Threats and Democracy

Political theory holds that a sustainable democracy will engender a type of cooperation between the elected representatives of the people which results in accomplishments that are useful to the people who elected them rather than the representatives themselves.

When political deadlocks cause a static condition, or the elected representatives only care about their own personal wealth and accomplishments, such a democracy can easily give rise to a condition which is ripe for social unrest, even revolution or rebellion.

The societal conditions which help foster a successful democracy include a responsible press, some type of universal public education system, and a populace literate enough and with enough political awareness to take advantage of the press and education system to educate themselves politically. If these conditions exist, the electorate can effectively judge the politicians they elect and not re-elect them if they find their actions inadequate or not productive enough to solve social ills.

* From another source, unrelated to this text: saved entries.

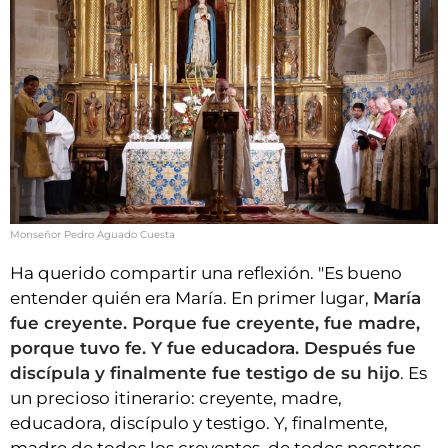
Monseñor Pedro Aguado Cuesta
Ha querido compartir una reflexión. "Es bueno
entender quién era María. En primer lugar,
María
fue creyente. Porque fue creyente, fue madre,
porque tuvo fe. Y fue educadora. Después fue
discípula y finalmente fue testigo de su hijo
. Es
un precioso itinerario: creyente, madre,
educadora, discípulo y testigo. Y, finalmente,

All forms of government are difficult to inculcate and run successfully because of human nature. Democracy is no different. Famed British politician Winston Churchill once remarked that: “It has been said that democracy is the worst form of government except all the others that have been tried.” This is true, but democracies foster the human spirit while elected regimes risen it.

Nor are elections necessarily successful the first time they are tried in different locations and cultures. If the histories of elected democratic experiments in Europe and South America are any guide, sometimes several variations are necessary before a people create a workable democracy.

The United States of America, often held out as the most successful democracy in the world based on its economic success and power, is no exception to the rule that democracy is a process rather than a static state.

Moreover, repeated cycles of boom and bust in the American business cycle eventually gave rise to the Great Depression of the 1930s which resulted in a great transformation of American democracy known as the New Deal. The New Deal gave more rights to unions and the common person, thus enabling more participation in the American elected democratic experiment.

What can a nation, such as Nepal, where the democratic tradition is not as developed as in America, Europe or South America, learn from all this?

The creation of a democracy is a process. Successful and long-lasting elections all took time to develop. If a step approach to the realization of a democracy is necessary to achieve certain social needs in the process, perhaps the European models are more easily adaptable to Asian conditions as are the democracies in place in Japan, Taiwan, and South Korea, all different, yet demonstrably democratic.

The failure to recognize and treat dangerous social ills does not create conditions favorable to the development of elections and democracy. It is hard to vote intelligently when hungry or without shelter. It is also hard to make informed decisions without the information provided by a responsible press. It is most difficult to exercise democratic rights when the basic security affecting life and limb is lacking due to war and terrorism.

The cornerstone of any successful democracy lies in a constant educational ethos: literacy, fair elections, universal free education, and ongoing educational opportunities for adults, including job retraining for changing economic circumstances. If the education is available, people will find the way to make it useful to them and, in the process, create the conditions favorable to a democracy suited to their needs.

Kamala Sarup
Nepali journalist and Story Writer Kamala Sarup is an editor for She specialises in in-depth reporting and writing on Peace, Anti War, Women, Terrorism, Democracy, and Development.